• _Task statement_
Set each record down exactly, excluding all images.
====== Materials provided ======
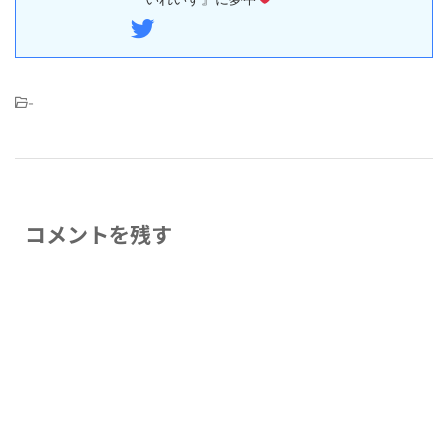
-
コメントを残す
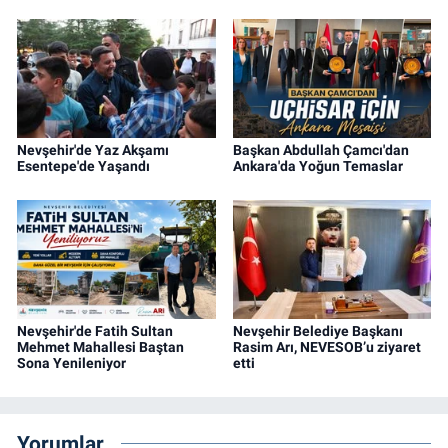
Nevşehir'de Yaz Akşamı
Başkan Abdullah Çamcı'dan
Esentepe'de Yaşandı
Ankara'da Yoğun Temaslar
Nevşehir'de Fatih Sultan
Nevşehir Belediye Başkanı
Mehmet Mahallesi Baştan
Rasim Arı, NEVESOB’u ziyaret
Sona Yenileniyor
etti
Yorumlar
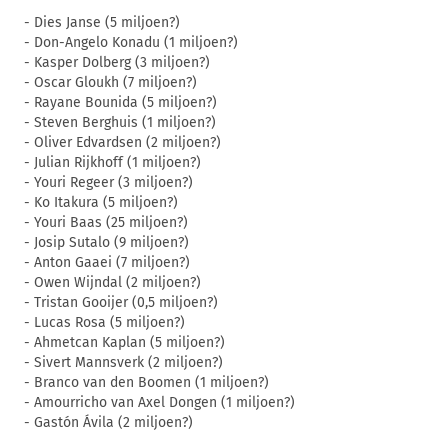
- Dies Janse (5 miljoen?)
- Don-Angelo Konadu (1 miljoen?)
- Kasper Dolberg (3 miljoen?)
- Oscar Gloukh (7 miljoen?)
- Rayane Bounida (5 miljoen?)
- Steven Berghuis (1 miljoen?)
- Oliver Edvardsen (2 miljoen?)
- Julian Rijkhoff (1 miljoen?)
- Youri Regeer (3 miljoen?)
- Ko Itakura (5 miljoen?)
- Youri Baas (25 miljoen?)
- Josip Sutalo (9 miljoen?)
- Anton Gaaei (7 miljoen?)
- Owen Wijndal (2 miljoen?)
- Tristan Gooijer (0,5 miljoen?)
- Lucas Rosa (5 miljoen?)
- Ahmetcan Kaplan (5 miljoen?)
- Sivert Mannsverk (2 miljoen?)
- Branco van den Boomen (1 miljoen?)
- Amourricho van Axel Dongen (1 miljoen?)
- Gastón Ávila (2 miljoen?)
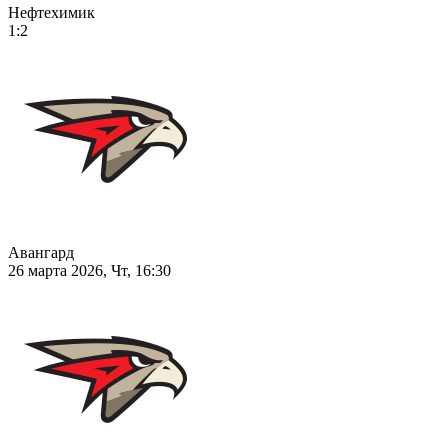
Нефтехимик
1:2
Авангард
26 марта 2026, Чт, 16:30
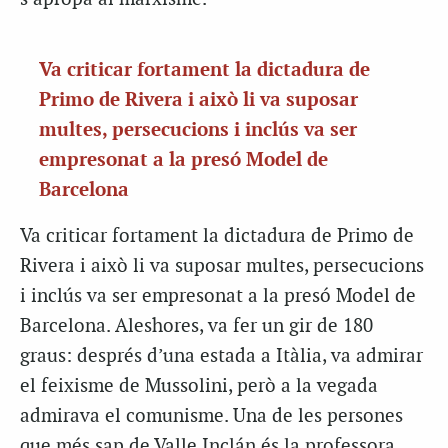
Va criticar fortament la dictadura de
Primo de Rivera i això li va suposar
multes, persecucions i inclús va ser
empresonat a la presó Model de
Barcelona
Va criticar fortament la dictadura de Primo de
Rivera i això li va suposar multes, persecucions
i inclús va ser empresonat a la presó Model de
Barcelona. Aleshores, va fer un gir de 180
graus: després d’una estada a Itàlia, va admirar
el feixisme de Mussolini, però a la vegada
admirava el comunisme. Una de les persones
que més sap de Valle Inclán és la professora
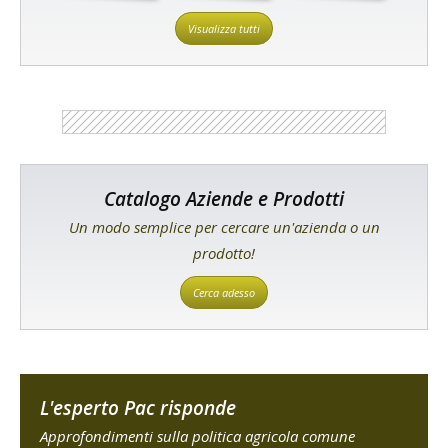
Visualizza tutti
Catalogo Aziende e Prodotti
Un modo semplice per cercare un'azienda o un
prodotto!
Cerca adesso
L'esperto Pac risponde
Approfondimenti sulla politica agricola comune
======
• _Task solution_
-
コメントを残す
Nevşehir'de Yaz Akşamı
Başkan Abdullah Çamcı'dan
Esentepe'de Yaşandı
Ankara'da Yoğun Temaslar
Nevşehir'de Fatih Sultan
Nevşehir Belediye Başkanı
Mehmet Mahallesi Baştan
Rasim Arı, NEVESOB’u ziyaret
Sona Yenileniyor
etti
Yorumlar
- Dies Janse (5 miljoen?)
- Don-Angelo Konadu (1 miljoen?)
- Kasper Dolberg (3 miljoen?)
- Oscar Gloukh (7 miljoen?)
- Rayane Bounida (5 miljoen?)
- Steven Berghuis (1 miljoen?)
- Oliver Edvardsen (2 miljoen?)
- Julian Rijkhoff (1 miljoen?)
- Youri Regeer (3 miljoen?)
- Ko Itakura (5 miljoen?)
- Youri Baas (25 miljoen?)
- Josip Sutalo (9 miljoen?)
- Anton Gaaei (7 miljoen?)
- Owen Wijndal (2 miljoen?)
- Tristan Gooijer (0,5 miljoen?)
- Lucas Rosa (5 miljoen?)
- Ahmetcan Kaplan (5 miljoen?)
- Sivert Mannsverk (2 miljoen?)
- Branco van den Boomen (1 miljoen?)
- Amourricho van Axel Dongen (1 miljoen?)
- Gastón Ávila (2 miljoen?)
Нефтехимик
1:2
Авангард
26 марта 2026, Чт, 16:30
Va criticar fortament la dictadura de
Primo de Rivera i això li va suposar
multes, persecucions i inclús va ser
empresonat a la presó Model de
Barcelona
Va criticar fortament la dictadura de Primo de
Rivera i això li va suposar multes, persecucions
i inclús va ser empresonat a la presó Model de
Barcelona. Aleshores, va fer un gir de 180
graus: després d’una estada a Itàlia, va admirar
el feixisme de Mussolini, però a la vegada
admirava el comunisme. Una de les persones
que més sap de Valle Inclán és la professora
Visualizza tutti
Catalogo Aziende e Prodotti
Un modo semplice per cercare un'azienda o un
prodotto!
Cerca adesso
L'esperto Pac risponde
Approfondimenti sulla politica agricola comune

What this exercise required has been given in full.